La misiva llegó a sus superiores entre su congregación en Japón e hicieron posible que él, junto con otros de sus compañeros de residencia, estén presentes en la misa privada que el papa dará en la Universidad de Sofía, fundada y regida por jesuitas.

«Él tenía un interés grandísimo en venir como misionero aquí y, como no pudo, siempre que tiene una chance, ha venido. El padre (Pedro) Arrupe le dijo que no podía ser porque acababan de quitarle un pulmón y el clima de Japón era demasiado húmedo para él», relata Álvarez.

DE CADETE A SACERDOTE

Este cura de origen español, que sintió una llamada de Dios a punto de entrar en la academia militar y con novia a los 18 años, tuvo más fortuna en su solicitud que el futuro Papa argentino y fue destinado a Japón, adonde llegó cinco año después de que cayeran las bombas atómicas.

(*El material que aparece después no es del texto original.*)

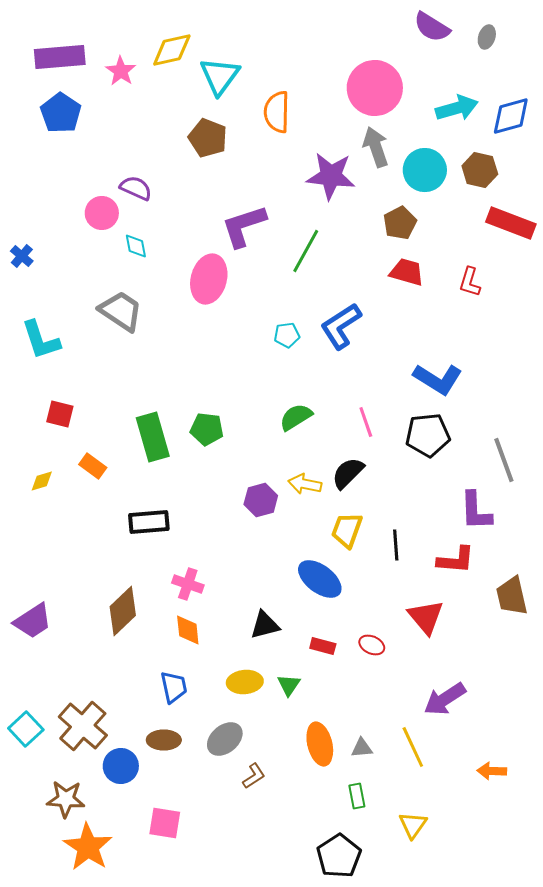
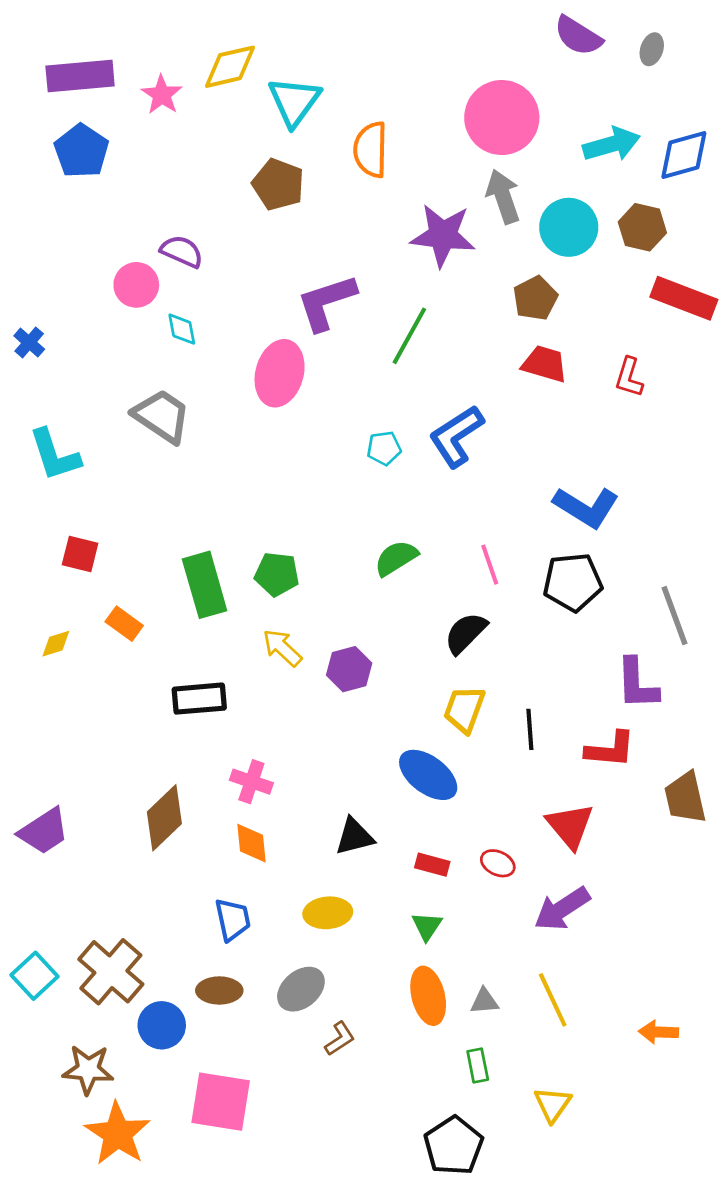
yellow arrow: (305, 484) -> (282, 648), moved, turned 32
green triangle: (289, 685) -> (427, 926), moved
purple arrow: (445, 699) -> (562, 909), moved
pink square: (165, 823) -> (221, 1102), size x1.4

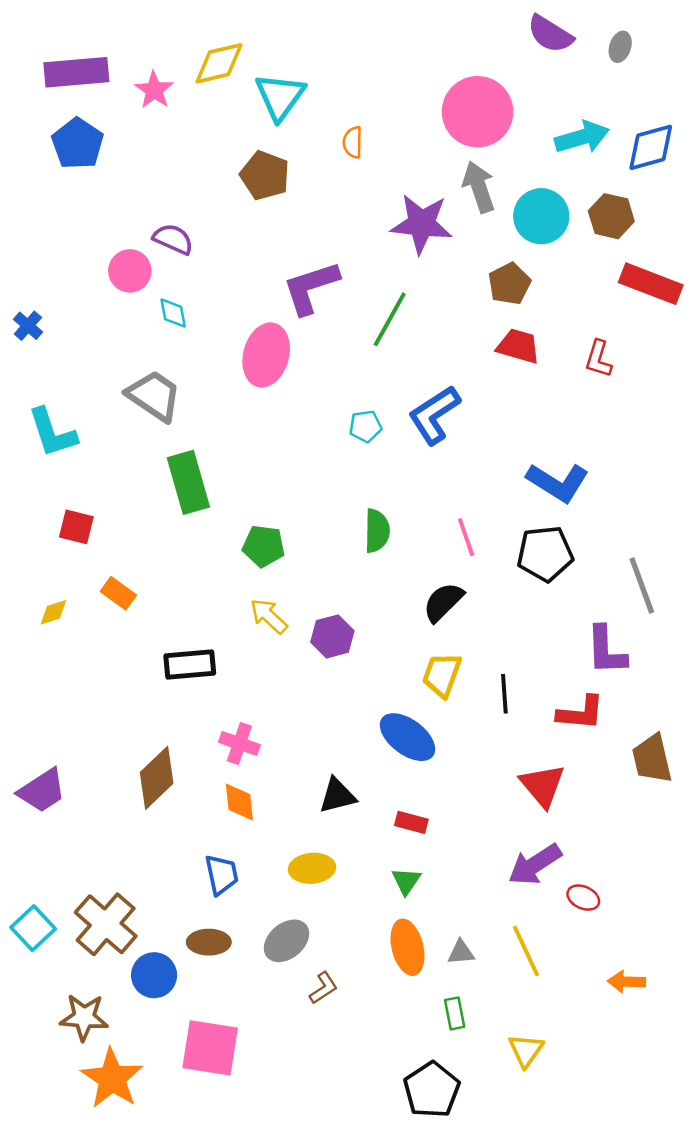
orange semicircle: (371, 150) -> (353, 142), size x0.6
green semicircle: (396, 558) -> (377, 531), turned 123
green rectangle: (205, 585) -> (188, 482), moved
red ellipse: (498, 863) -> (583, 898), moved

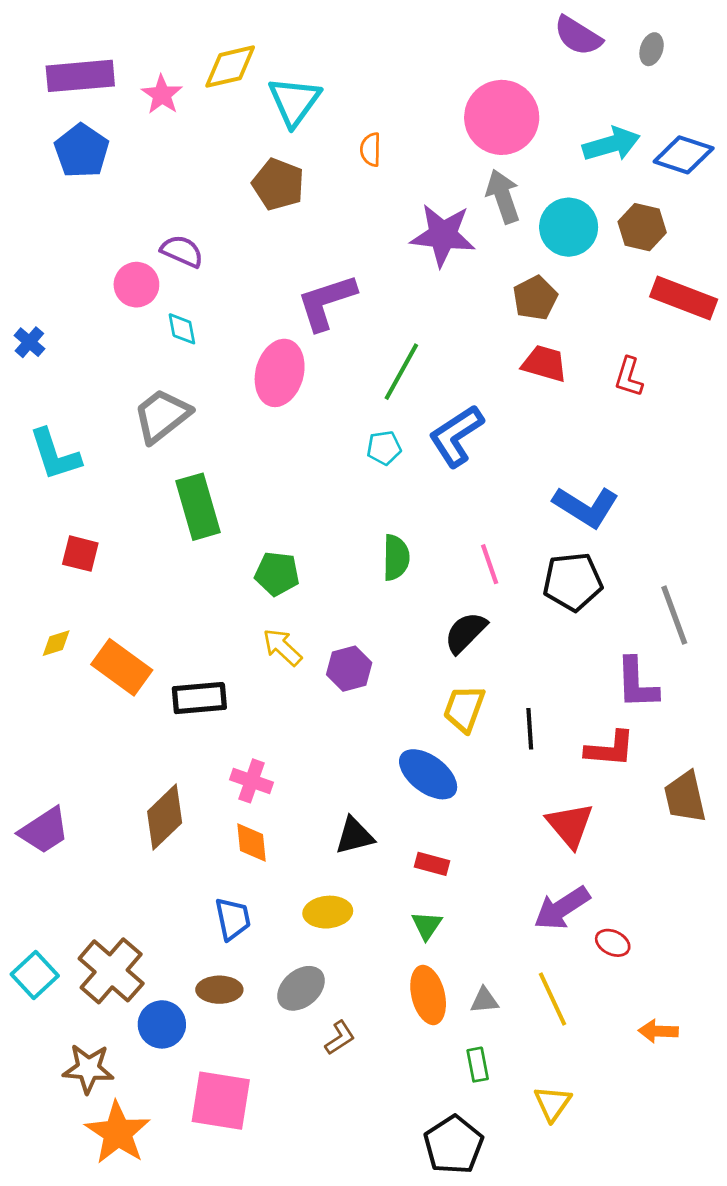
blue diamond: (651, 147) -> (684, 155), turned 34
green line: (390, 319) -> (401, 372), moved
gray trapezoid: (154, 396) -> (162, 416), turned -72
orange rectangle: (118, 593) -> (122, 667), moved, size x1.6

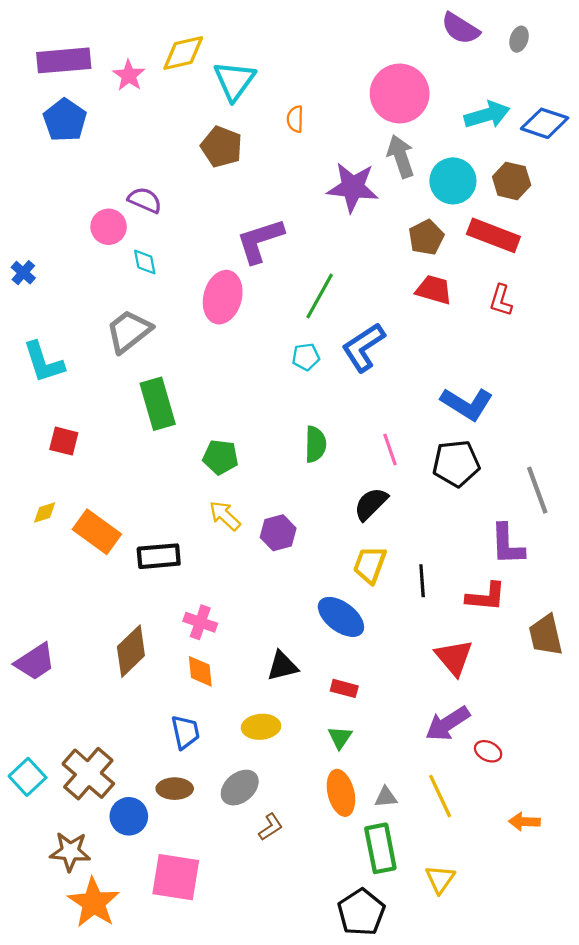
red rectangle: (684, 298) -> (493, 235), moved
green rectangle: (478, 1065) -> (380, 848), size x1.8

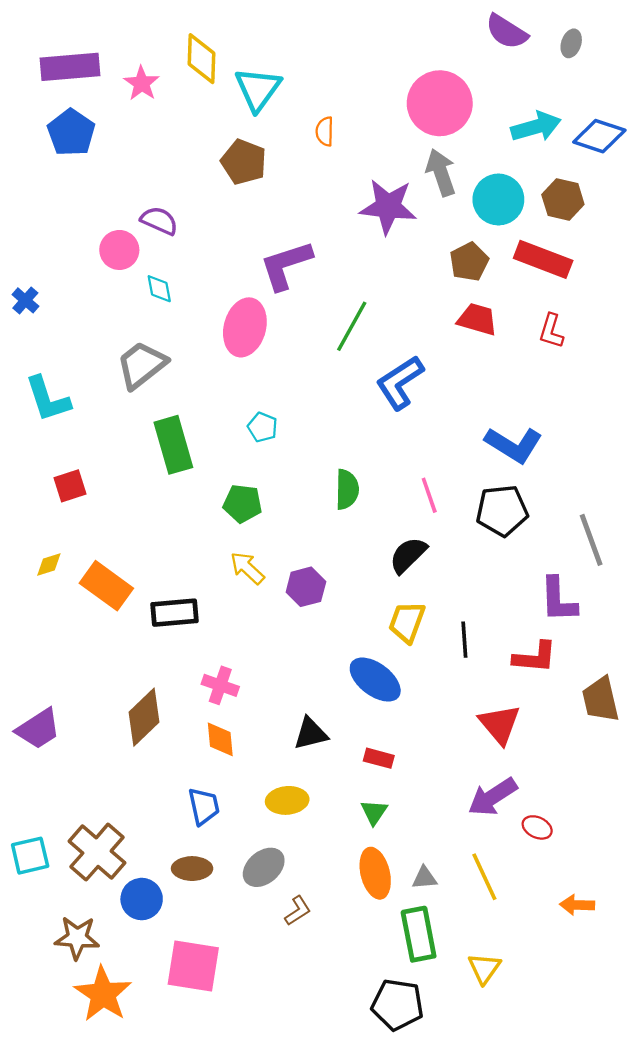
yellow diamond: (183, 53) -> (201, 59), turned -75
cyan pentagon: (306, 357) -> (263, 427), moved, turned 30
red square: (64, 441) -> (70, 486), turned -32
cyan square: (28, 777) -> (30, 856), turned 30
black pentagon: (361, 912) -> (397, 1005), turned -30

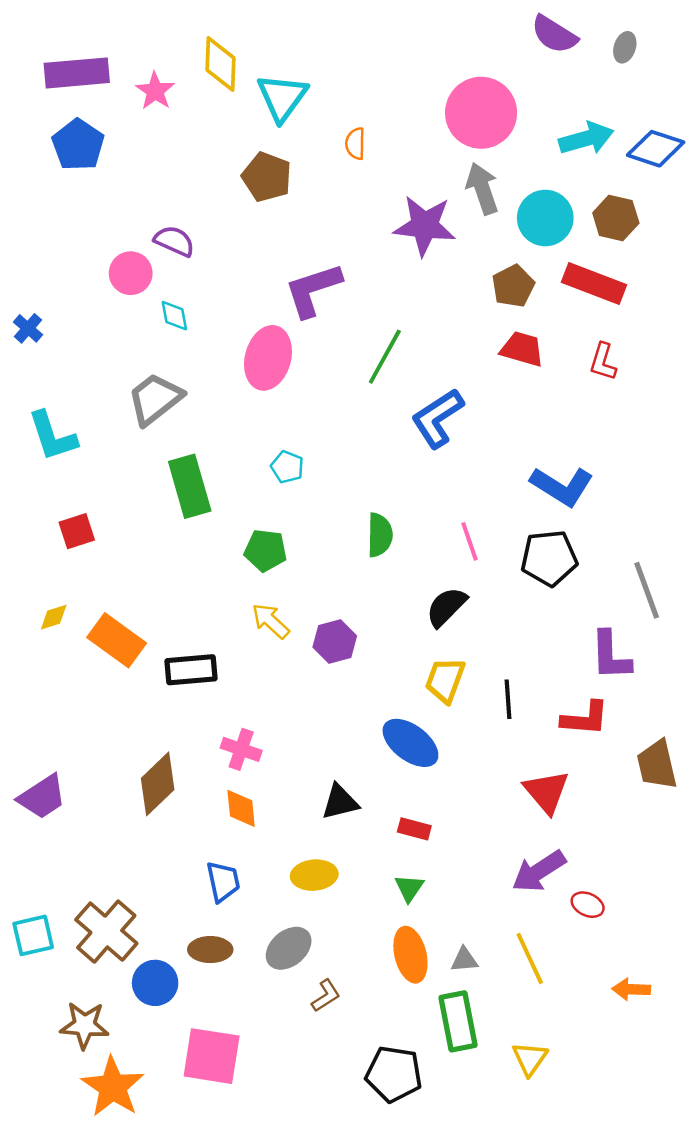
black pentagon: (397, 1005) -> (394, 1074), moved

«Había mucha hambre, era tremendo, ¡chiquillo!», exclama Álvarez, al que fue encomendada la misión de evangelizar una zona de Hiroshima en la que todavía no había católicos y donde más de una vez le insultaron al confundirlo con un soldado de las fuerzas de ocupación estadounidenses.

En Japón fue donde conoció al misionero vasco Pedro Arrupe, superviviente de la bomba atómica de Hiroshima, del que fue secretario personal durante dos años y quien terminaría siendo padre general de los jesuitas y al que define como «un santo» y «un hombre de oración, de una vida paupérrima».

«El papa hace lo mismo. Por la mañana, se tiene la obligación de tener una hora de oración y meditación. Arrupe siempre tenía tres horas, siendo quizá el jesuita más ocupado. Siempre lo hacía además sentado a la japonesa», narra este sacerdote.

Impulsado por un llamamiento del papa Pío XII a evangelizar Japón para lograr la conversión de toda Asia, Álvarez comenzó a ser conocido entre los nipones como padre «Aravaresu» y a los pocos años cambió su nacionalidad española por la del archipiélago asiático.

SIETE DÉCADAS ACTIVO

Ha estado en activo casi siete décadas -hasta hace tres años- para la conversión al catolicismo de Japón, pero cree que esta misión «humanamente hablando» está «fracasando», debido al bajísimo número de conversiones en un país en el que el número total de católicos es del 0,34 por ciento.

Pese a ello, Álvarez siente «una alegría tremenda de morir jesuita» en Japón, por lo que su sueño de misionero «en parte se ha cumplido».

«96 años, Dios mío. Empecé con dieciocho años. Estoy contentísimo espiritualmente hablando por haber podido ofrecer mi vida a la conversión del Japón. Y ese misterio, ofreciendo y ofreciendo y ofreciendo, y no hay conversiones. Por ahora. Por ahora», concluye el anciano sacerdote.